夕凪の街桜の国 (アクションコミックス)

夕凪の街桜の国 (アクションコミックス)

 

 

 ▼こんな人にオススメ

・戦争や原爆に関心がある小中高生や大学生

・心理学を学んでいる学生

はだしのゲン論争に関心がある人

 

 ▼生きのびた人が持つ罪悪感

冒頭の文章は主人公の女の子がふとしたときに考えてしまうことです。

 

ただ生きていただけなのに、誰かに殺意を向けられたこと。周りの人は死んだけど、自分は生き残ったこと。生き残ってしまった自分を罪深い存在だと感じてしまうこと。

 

原爆は、一度に大勢の人を殺すだけでなく、運良く生きのびた人にもこういう苦しみを残すのもなのです。

 

 

▼サバイバー症候群

事故や災害から生き延びられた人が持つ様々な苦しみをサバイバー症候群と呼びます。作品にでてくる女の子もかわいそうなことに、そうなってしまったのでした。

 

最近の例では、東日本大震災、世界各地で起こっている紛争。身近なことでは毎日どこかで起きている交通事故でもサバイバー症候群は起こるでしょう。レスキュー隊や自衛隊員にもあるでしょう。

 

事故から運良く生きのびられた人、救助活動にあたる人がおちいることがあります。何とかするのはカウンセラーのお仕事です。

 

 

▼現代の日本にいるぼくたちは何をするのか?

この作品は涙を誘います。ですが、読んで泣いて、何日かして忘れて、それで終わりにしていいのでしょうか?

 

もしあなたがこの作品に触れて、心を動かされたとしたら、ある別の本に書かれているこのメッセージを知ってください。 

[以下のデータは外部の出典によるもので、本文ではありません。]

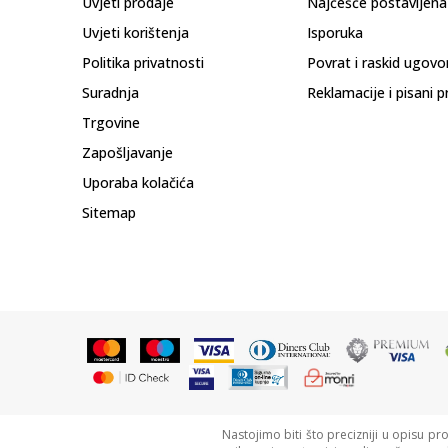
Uvjeti prodaje
Najčešće postavljena
Uvjeti korištenja
Isporuka
Politika privatnosti
Povrat i raskid ugovo
Suradnja
Reklamacije i pisani p
Trgovine
Zapošljavanje
Uporaba kolačića
Sitemap
Nastojimo biti što precizniji u opisu pr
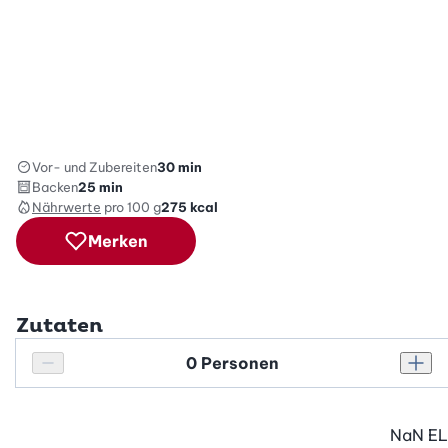
Vor- und Zubereiten
30 min
Backen
25 min
Nährwerte
pro 100 g
275
kcal
Merken
Zutaten
Personenanzahl
Personenanzahl verringern
Pers
NaN
EL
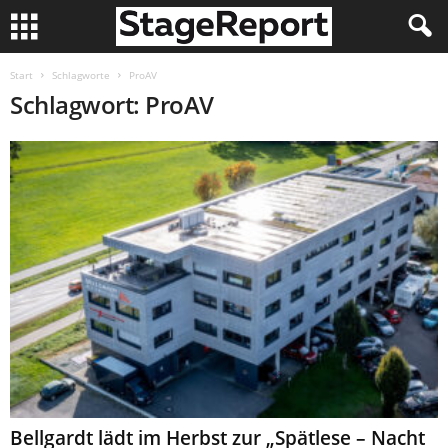
Start
Schlagworte
ProAV
Schlagwort: ProAV
Bellgardt lädt im Herbst zur „Spätlese – Nacht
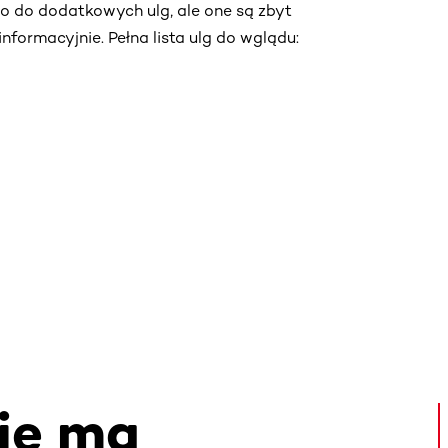
o do dodatkowych ulg, ale one są zbyt
nformacyjnie. Pełna lista ulg do wglądu:
ie ma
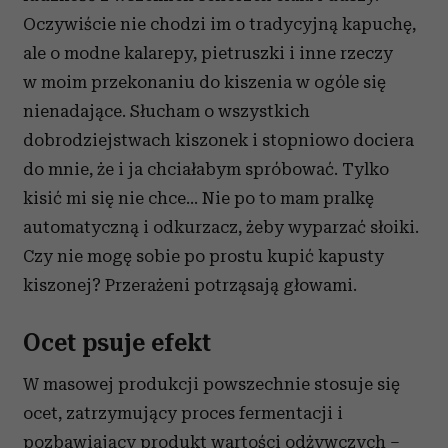
Oczywiście nie chodzi im o tradycyjną kapuchę,
ale o modne kalarepy, pietruszki i inne rzeczy
w moim przekonaniu do kiszenia w ogóle się
nienadające. Słucham o wszystkich
dobrodziejstwach kiszonek i stopniowo dociera
do mnie, że i ja chciałabym spróbować. Tylko
kisić mi się nie chce... Nie po to mam pralkę
automatyczną i odkurzacz, żeby wyparzać słoiki.
Czy nie mogę sobie po prostu kupić kapusty
kiszonej? Przerażeni potrząsają głowami.
Ocet psuje efekt
W masowej produkcji powszechnie stosuje się
ocet, zatrzymujący proces fermentacji i
pozbawiający produkt wartości odżywczych –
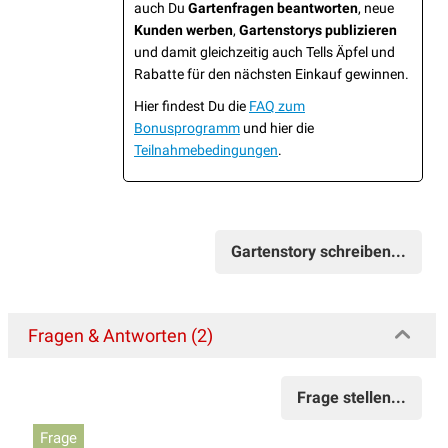
auch Du
Gartenfragen beantworten
, neue
Kunden werben
,
Gartenstorys publizieren
und damit gleichzeitig auch Tells Äpfel und
Rabatte für den nächsten Einkauf gewinnen.
Hier findest Du die
FAQ zum
Bonusprogramm
und hier die
Teilnahmebedingungen
.
Gartenstory schreiben...
Fragen & Antworten (2)
Frage stellen...
Frage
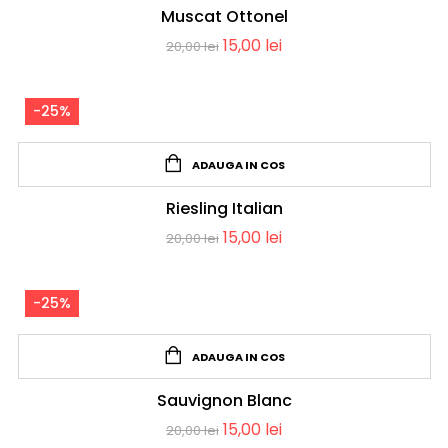
Muscat Ottonel
15,00
lei
20,00
lei
-25%
ADAUGA IN COS
Riesling Italian
15,00
lei
20,00
lei
-25%
ADAUGA IN COS
Sauvignon Blanc
15,00
lei
20,00
lei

私がいろんな子どもに会って、日本の子ども達に伝えたかったこと。
それは、もし、この本の中に出てきた発展途上国の子ども達を、
「かわいそう。」と思うなら、
「助けてあげたい。」と思うなら、
いま、あなたの隣にいる友だちと「いっしょにやっていこうよ。」と話して。
「みんなで、いっしょに生きていこう。」と、手をつないで。
<「トットちゃんとトットちゃんたち」より>

 これは徹子の部屋で有名な黒柳徹子女史がユニセフ親善大使として発展途上国を訪問しながら感じていたことです。

 

なぜ戦争は起きたのか?なぜ原爆は投下されることになったのか?元をたどれば「みんなで一緒に生きていこう」と言って手をつなげなかったからです。

 

ぼくたち一人一人ができることはとても小さなことです。ですが、どんなに小さかろうと、やれることはあるのです。「できるか、できないか」ではなく、「やるか、やらないか 」。自分にもやれることからやっていきましょう。